A 2009 analysis shows that premiums increased 7 percent after two big health insurers merged. That’s because hospitals responded by banding together, and they were able to charge more for their procedures.

“She has to look at not just what do they promise, but what is their capability? So can they back up that promise, without compromising health care quality?” Wallack said.

Meanwhile, it’s clear hospitals are worried about this shifting landscape. While there are a number of smaller insurers operating here, this merger would mean the field would narrow to two big ones.

“If we’re coming to a place in Massachusetts where there are only two insurers, that does raise serious concerns,” said Tim Gens, the executive vice president of the Massachusetts Hospital Association.

“If they are not able to be in a situation via the negotiation table, and be fair and have a balanced negotiation. Then again, that could ultimately destabilize the health care delivery system, and again, that’s neither good for those who provide care of those who pay for care or those who receive care,” Gens said.

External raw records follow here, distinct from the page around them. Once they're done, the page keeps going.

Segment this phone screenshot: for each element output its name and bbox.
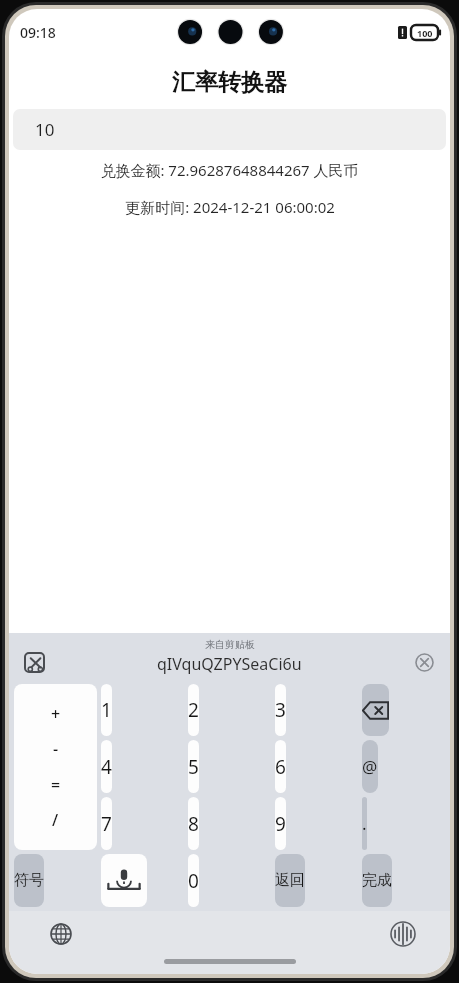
- button[interactable]: 完成: [362, 854, 392, 907]
- button[interactable]: 5: [188, 740, 199, 793]
- staticText: 1: [101, 697, 112, 723]
- button[interactable]: Dismiss clipboard: [408, 646, 440, 678]
- staticText: 兑换金额: 72.96287648844267 人民币: [100, 160, 359, 180]
- staticText: 9: [275, 811, 286, 837]
- staticText: /: [52, 809, 59, 831]
- button[interactable]: @: [362, 740, 378, 793]
- button[interactable]: 10: [13, 109, 446, 150]
- button[interactable]: Backspace: [362, 684, 389, 736]
- button[interactable]: .: [362, 797, 367, 850]
- staticText: @: [362, 755, 378, 778]
- staticText: 返回: [275, 871, 305, 890]
- staticText: 汇率转换器: [172, 68, 287, 97]
- staticText: =: [51, 774, 61, 796]
- button[interactable]: Operators: [14, 684, 97, 850]
- staticText: 0: [188, 868, 199, 894]
- button[interactable]: 2: [188, 684, 199, 736]
- button[interactable]: 0: [188, 854, 199, 907]
- staticText: 3: [275, 697, 286, 723]
- button[interactable]: 3: [275, 684, 286, 736]
- button[interactable]: 9: [275, 797, 286, 850]
- staticText: .: [362, 812, 367, 835]
- button[interactable]: 6: [275, 740, 286, 793]
- staticText: 8: [188, 811, 199, 837]
- staticText: 4: [101, 754, 112, 780]
- staticText: 7: [101, 811, 112, 837]
- staticText: 2: [188, 697, 199, 723]
- staticText: 5: [188, 754, 199, 780]
- button[interactable]: 符号: [14, 854, 44, 907]
- staticText: -: [53, 738, 59, 760]
- staticText: +: [51, 703, 61, 725]
- staticText: 来自剪贴板: [205, 638, 255, 651]
- button[interactable]: Voice typing: [386, 917, 420, 951]
- button[interactable]: 1: [101, 684, 112, 736]
- staticText: 6: [275, 754, 286, 780]
- button[interactable]: 7: [101, 797, 112, 850]
- button[interactable]: 8: [188, 797, 199, 850]
- staticText: qIVquQZPYSeaCi6u: [157, 653, 302, 675]
- staticText: 10: [35, 118, 55, 141]
- button[interactable]: Change language: [45, 918, 77, 950]
- staticText: 100: [417, 27, 433, 39]
- button[interactable]: Voice input: [101, 854, 147, 907]
- button[interactable]: Clipboard: [17, 645, 51, 679]
- staticText: 更新时间: 2024-12-21 06:00:02: [125, 197, 335, 217]
- staticText: 符号: [14, 871, 44, 890]
- button[interactable]: 4: [101, 740, 112, 793]
- staticText: 完成: [362, 871, 392, 890]
- staticText: 09:18: [20, 23, 56, 42]
- button[interactable]: 返回: [275, 854, 305, 907]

This is exactly what worries Harvard Business School health care economist Regina Herzlinger. She thinks a merger will set off an arms race between insurers and hospitals.

“Here’s what happens: An 800-pound gorilla comes into your neighborhood and says, ‘Unless you pay me some money, I’m going to beat you up.’ So what are you going to do? You’re going to become an 800-pound gorilla yourself and then when that big insurer shows up and says, ‘Cut your prices or else,’ you’re going to say, ‘Or else what? I’m just as big as you. What the heck are you going to do to me?’ ” Herzlinger said.

Herzlinger pointed to a 2009 study of consolidation in other states. The National Bureau of Economic Research published an analysis showing that premiums increased 7 percent after two big health insurers merged. That’s because hospitals responded by banding together, and they were able to charge more for their procedures. So the insurers may want to bring down costs, but she said joining forces isn’t going to do it.

Massachusetts’ attorney general and the state’s Division of Insurance will review the final plan and decide whether to allow a merger.